Segment Start: SUPPLIED INFORMATION

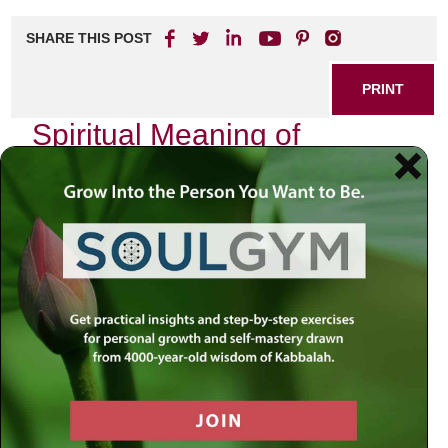
SHARE THIS POST
PRINT
Spiritual Meaning of
Devekut in Hasidic Thought
Devekut, often translated as “clinging” or “attachment,” is a
profound concept within Hasidic thought that encapsulates
the essence of one’s relationship with the Divine. As I
reflect on my own spiritual journey, I find myself drawn to
this term, which resonates deeply with the core of my
quest for connection and meaning. In Hasidism, devekut
represents not just a state of being but a transformative
experience that beckons us to transcend our mundane
existence and enter into a sacred communion with God.
The Nature of Devekut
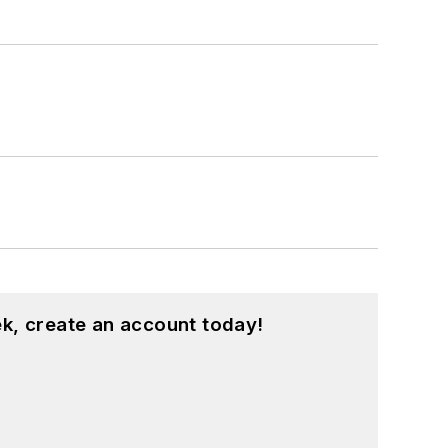
k, create an account today!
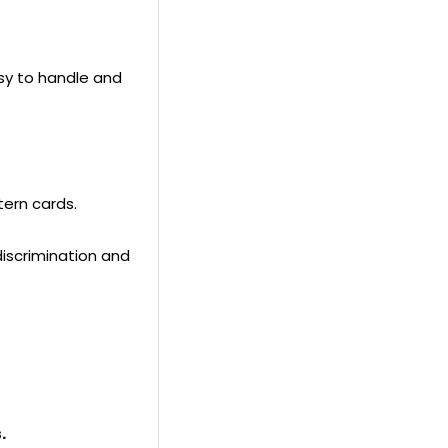
product
to
your
asy to handle and
cart
tern cards.
discrimination and
.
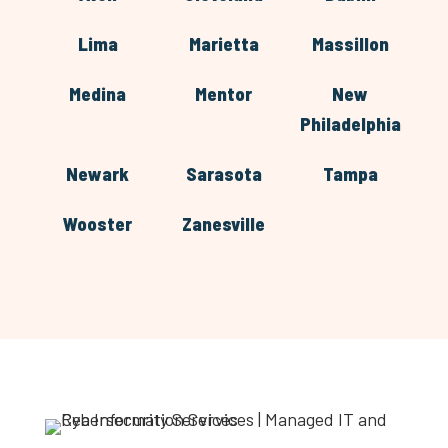
Lima
Marietta
Massillon
Medina
Mentor
New
Philadelphia
Newark
Sarasota
Tampa
Wooster
Zanesville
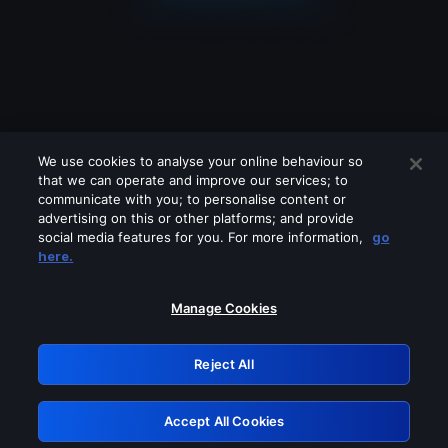
We use cookies to analyse your online behaviour so
that we can operate and improve our services; to
communicate with you; to personalise content or
advertising on this or other platforms; and provide
social media features for you. For more information,
go
Looks like you are connecting through
here.
a VPN, proxy or 'unblocker' service.
Please turn off any of these services
Manage Cookies
and try again.
Reject All
GRN: 0.8e1c2117.1786278620.9b9be171
Accept All Cookies
Retry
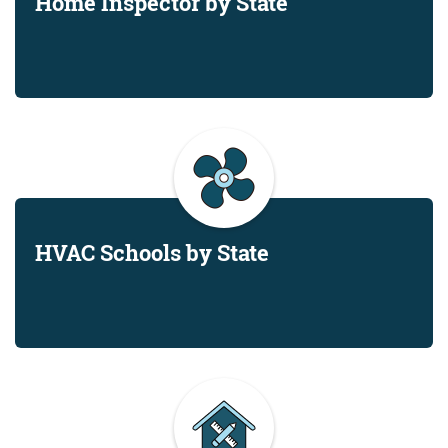
Home Inspector by State
HVAC Schools by State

Segment End: SUPPLIED INFORMATION

> [WHAT IS REQUIRED] Reproduce exactly, and only, the lines that begin at the one containing "this term, which" and end with the final line of the data, both included, while omitting every picture.

> [OUTPUT BELOW]
this term, which resonates deeply with the core of my
quest for connection and meaning. In Hasidism, devekut
represents not just a state of being but a transformative
experience that beckons us to transcend our mundane
existence and enter into a sacred communion with God.
The Nature of Devekut
k, create an account today!
product
to
your
asy to handle and
cart
tern cards.
discrimination and
.
Lima
Marietta
Massillon
Medina
Mentor
New
Philadelphia
Newark
Sarasota
Tampa
Wooster
Zanesville
We use cookies to analyse your online behaviour so
that we can operate and improve our services; to
communicate with you; to personalise content or
advertising on this or other platforms; and provide
social media features for you. For more information,
go
Looks like you are connecting through
here.
a VPN, proxy or 'unblocker' service.
Please turn off any of these services
Manage Cookies
and try again.
Reject All
GRN: 0.8e1c2117.1786278620.9b9be171
Accept All Cookies
Retry
Home Inspector by State
HVAC Schools by State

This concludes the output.